* Q2 C$0.08 loss/shr vs EPS C$0.14 yr ago
* Q2 revenue up 41 pct
* Aims bitumen production of 15,500-16,500 bbl/d by yr end
Aug 11 (Reuters) - Canadian oil sands developer Connacher Oil & Gas Ltd CLL.TO posted a quarterly loss, primarily hurt by lower production across segments.
The company said it remains optimistic on the overall outlook for 2011, taking implications from rising production, low natural gas prices, improved volumes at Great Divide and anticipated strong third-quarter returns from its refinery in Great Falls, Montana.

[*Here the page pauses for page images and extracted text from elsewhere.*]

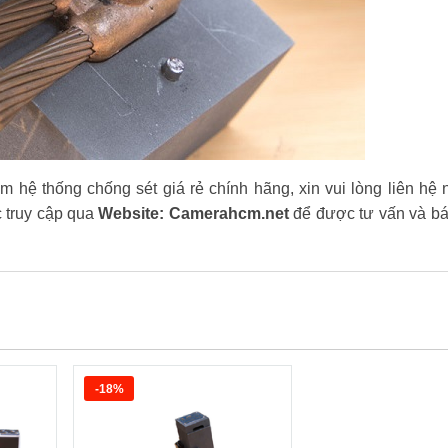
 hệ thống chống sét giá rẻ chính hãng, xin vui lòng liên hệ 
 truy cập qua
Website: Camerahcm.net
để được tư vấn và báo
-18%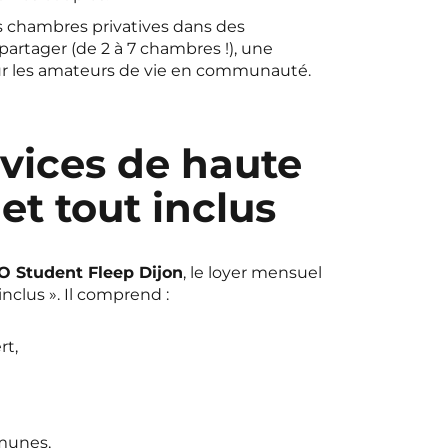
 chambres privatives dans des
partager (de 2 à 7 chambres !), une
ur les amateurs de vie en communauté.
vices de haute
 et tout inclus
 Student Fleep Dijon
, le loyer mensuel
inclus ». Il comprend :
rt,
munes,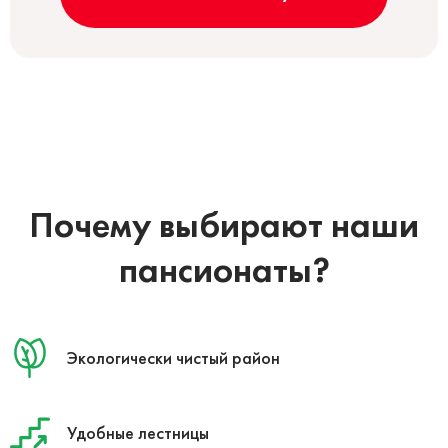
Почему выбирают наши
пансионаты?
Экологически чистый район
Удобные лестницы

The company said its focus for the balance of 2010 is to optimize its bitumen production from Great Divide Pod One and Algar plants in northeastern Alberta.
“Our goal is to realize bitumen production levels of 15,500 barrels per day (bbl/d) to 16,500 bbl/d by year end 2010,” the company said in a statement.
Net loss for the second quarter was C$33.1 million, or 8 Canadian cents a share, compared to a profit of $40 million, or 14 Canadian cents a share, a year earlier.
Revenue rose 41 percent to C$141.3 million.
Analysts on average were expecting the company to report revenue of C$132 million, according to Thomson Reuters I/B/E/S.
Connacher said it had property and equipment additions worth C$59.3 million during the quarter, up from C$40.2 million, a year ago, while its cash on hand at the end of the quarter was down 83 percent at C$69.4 million.